Where a line contains the word "kiện", copy that line from the records below.

[Saved data entries]
------------------------------
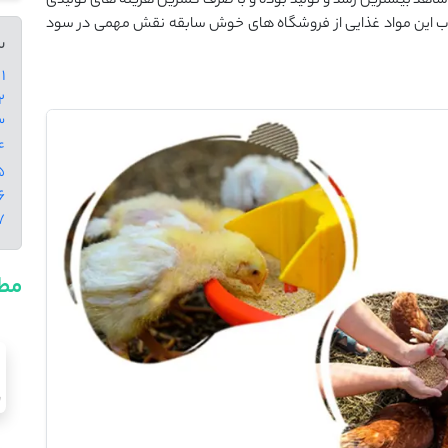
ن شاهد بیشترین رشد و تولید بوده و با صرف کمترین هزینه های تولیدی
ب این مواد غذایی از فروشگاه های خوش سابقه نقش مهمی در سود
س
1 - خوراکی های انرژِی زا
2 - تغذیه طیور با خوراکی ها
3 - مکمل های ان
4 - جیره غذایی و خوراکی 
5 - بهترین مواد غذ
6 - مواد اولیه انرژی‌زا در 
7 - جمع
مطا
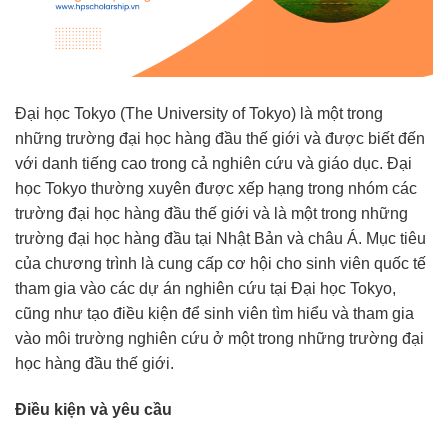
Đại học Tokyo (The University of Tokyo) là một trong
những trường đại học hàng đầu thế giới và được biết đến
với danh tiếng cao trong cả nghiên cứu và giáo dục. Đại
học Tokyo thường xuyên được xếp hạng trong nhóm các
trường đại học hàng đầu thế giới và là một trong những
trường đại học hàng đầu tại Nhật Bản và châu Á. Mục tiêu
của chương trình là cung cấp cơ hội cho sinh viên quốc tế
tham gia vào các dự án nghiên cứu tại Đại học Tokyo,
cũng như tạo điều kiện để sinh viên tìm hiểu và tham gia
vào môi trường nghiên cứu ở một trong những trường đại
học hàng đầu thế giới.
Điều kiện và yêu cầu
------------------------------
§ Written answer
cũng như tạo điều kiện để sinh viên tìm hiểu và tham gia
Điều kiện và yêu cầu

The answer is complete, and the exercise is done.